### What you will do
For the listing below, output exactly the lines from the line with "eja con una" up to and including the line with "Elegir Nuestro Mariachi en Pro", and no other lines.

### Information given
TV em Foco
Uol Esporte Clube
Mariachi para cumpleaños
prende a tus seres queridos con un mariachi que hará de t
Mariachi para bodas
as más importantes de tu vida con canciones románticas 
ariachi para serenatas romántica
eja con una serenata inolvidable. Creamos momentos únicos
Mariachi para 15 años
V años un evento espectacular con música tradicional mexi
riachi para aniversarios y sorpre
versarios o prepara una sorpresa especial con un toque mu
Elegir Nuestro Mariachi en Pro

==

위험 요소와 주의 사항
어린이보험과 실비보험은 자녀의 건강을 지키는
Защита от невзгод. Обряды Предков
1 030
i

...

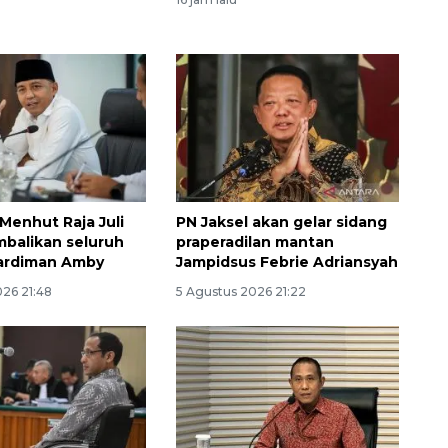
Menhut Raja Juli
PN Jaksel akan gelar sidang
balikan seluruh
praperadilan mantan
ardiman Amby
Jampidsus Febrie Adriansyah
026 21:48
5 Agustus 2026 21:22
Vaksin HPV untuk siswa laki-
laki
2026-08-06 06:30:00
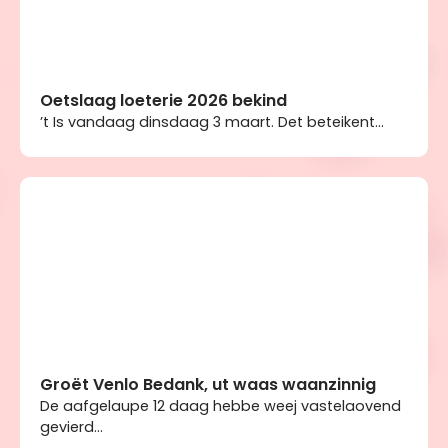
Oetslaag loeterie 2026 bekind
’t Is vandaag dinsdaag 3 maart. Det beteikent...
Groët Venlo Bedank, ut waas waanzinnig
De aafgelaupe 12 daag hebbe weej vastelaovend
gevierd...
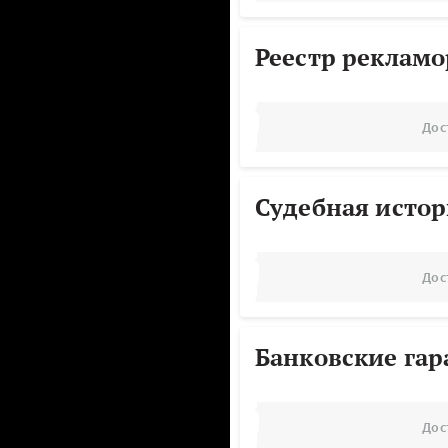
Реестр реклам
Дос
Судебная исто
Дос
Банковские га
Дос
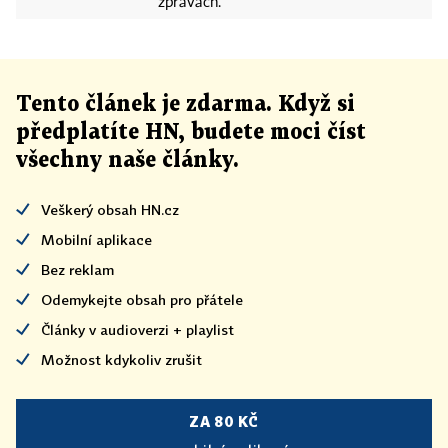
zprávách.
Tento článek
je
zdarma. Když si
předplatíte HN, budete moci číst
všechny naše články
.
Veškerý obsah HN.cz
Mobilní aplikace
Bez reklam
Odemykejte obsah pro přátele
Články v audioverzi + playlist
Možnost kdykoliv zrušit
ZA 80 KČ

### Expected output
eja con una serenata inolvidable. Creamos momentos únicos
Mariachi para 15 años
V años un evento espectacular con música tradicional mexi
riachi para aniversarios y sorpre
versarios o prepara una sorpresa especial con un toque mu
Elegir Nuestro Mariachi en Pro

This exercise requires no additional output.